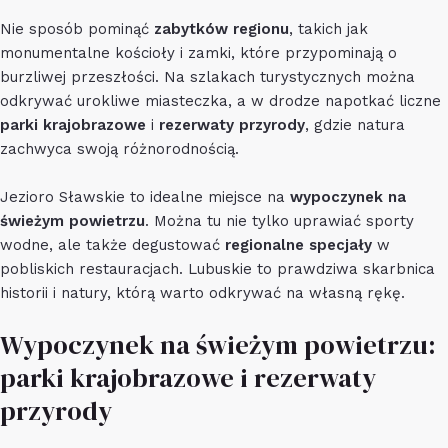
Nie sposób pominąć
zabytków regionu
, takich jak
monumentalne kościoły i zamki, które przypominają o
burzliwej przeszłości. Na szlakach turystycznych można
odkrywać urokliwe miasteczka, a w drodze napotkać liczne
parki krajobrazowe
i
rezerwaty przyrody
, gdzie natura
zachwyca swoją różnorodnością.
Jezioro Sławskie to idealne miejsce na
wypoczynek na
świeżym powietrzu
. Można tu nie tylko uprawiać sporty
wodne, ale także degustować
regionalne specjały
w
pobliskich restauracjach. Lubuskie to prawdziwa skarbnica
historii i natury, którą warto odkrywać na własną rękę.
Wypoczynek na świeżym powietrzu:
parki krajobrazowe i rezerwaty
przyrody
______________________________
*WHAT TO WORK ON*: When you transcribe these entries, keep every word exact and drop the pictures.

*TASK RESPONSE*:
Nie sposób pominąć
zabytków regionu
, takich jak
monumentalne kościoły i zamki, które przypominają o
burzliwej przeszłości. Na szlakach turystycznych można
odkrywać urokliwe miasteczka, a w drodze napotkać liczne
parki krajobrazowe
i
rezerwaty przyrody
, gdzie natura
zachwyca swoją różnorodnością.
Jezioro Sławskie to idealne miejsce na
wypoczynek na
świeżym powietrzu
. Można tu nie tylko uprawiać sporty
wodne, ale także degustować
regionalne specjały
w
pobliskich restauracjach. Lubuskie to prawdziwa skarbnica
historii i natury, którą warto odkrywać na własną rękę.
Wypoczynek na świeżym powietrzu:
parki krajobrazowe i rezerwaty
przyrody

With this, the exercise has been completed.